Task requirements: Your task is to copy exactly the lines from the line containing "Videocall_with_David" through the end of the listing below, with pictures left out.

Given records:
Segment Open

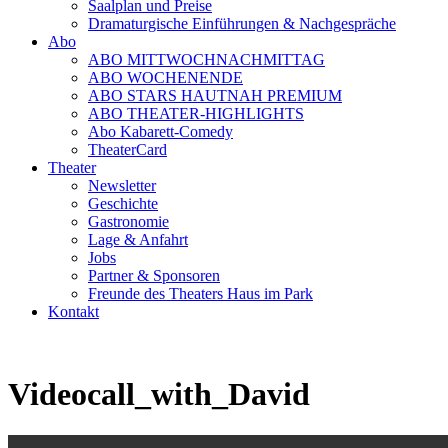
Saalplan und Preise
Dramaturgische Einführungen & Nachgespräche
Abo
ABO MITTWOCHNACHMITTAG
ABO WOCHENENDE
ABO STARS HAUTNAH PREMIUM
ABO THEATER-HIGHLIGHTS
Abo Kabarett-Comedy
TheaterCard
Theater
Newsletter
Geschichte
Gastronomie
Lage & Anfahrt
Jobs
Partner & Sponsoren
Freunde des Theaters Haus im Park
Kontakt
Videocall_with_David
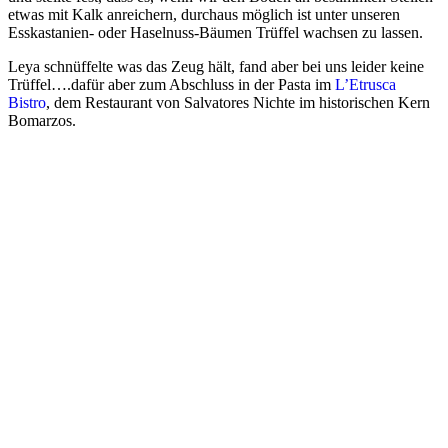
etwas mit Kalk anreichern, durchaus möglich ist unter unseren
Esskastanien- oder Haselnuss-Bäumen Trüffel wachsen zu lassen.
Leya schnüffelte was das Zeug hält, fand aber bei uns leider keine
Trüffel….dafür aber zum Abschluss in der Pasta im
L’Etrusca
Bistro
, dem Restaurant von Salvatores Nichte im historischen Kern
Bomarzos.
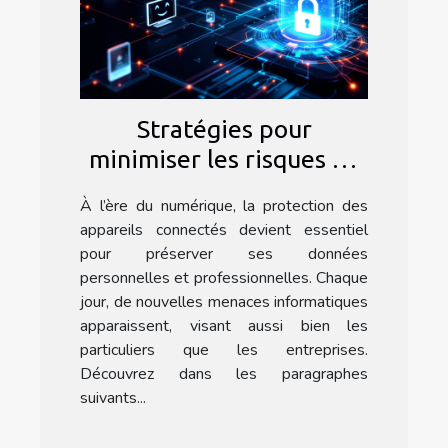
Stratégies pour
minimiser les risques de
cyberattaques sur vos
À l’ère du numérique, la protection des
appareils connectés
appareils connectés devient essentiel
pour préserver ses données
personnelles et professionnelles. Chaque
jour, de nouvelles menaces informatiques
apparaissent, visant aussi bien les
particuliers que les entreprises.
Découvrez dans les paragraphes
suivants...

Segment Closed

Response area:
Videocall_with_David
etwas mit Kalk anreichern, durchaus möglich ist unter unseren
Esskastanien- oder Haselnuss-Bäumen Trüffel wachsen zu lassen.
Leya schnüffelte was das Zeug hält, fand aber bei uns leider keine
Trüffel….dafür aber zum Abschluss in der Pasta im
L’Etrusca
Bistro
, dem Restaurant von Salvatores Nichte im historischen Kern
Bomarzos.
Stratégies pour
minimiser les risques de
cyberattaques sur vos
À l’ère du numérique, la protection des
appareils connectés
appareils connectés devient essentiel
pour préserver ses données
personnelles et professionnelles. Chaque
jour, de nouvelles menaces informatiques
apparaissent, visant aussi bien les
particuliers que les entreprises.
Découvrez dans les paragraphes
suivants...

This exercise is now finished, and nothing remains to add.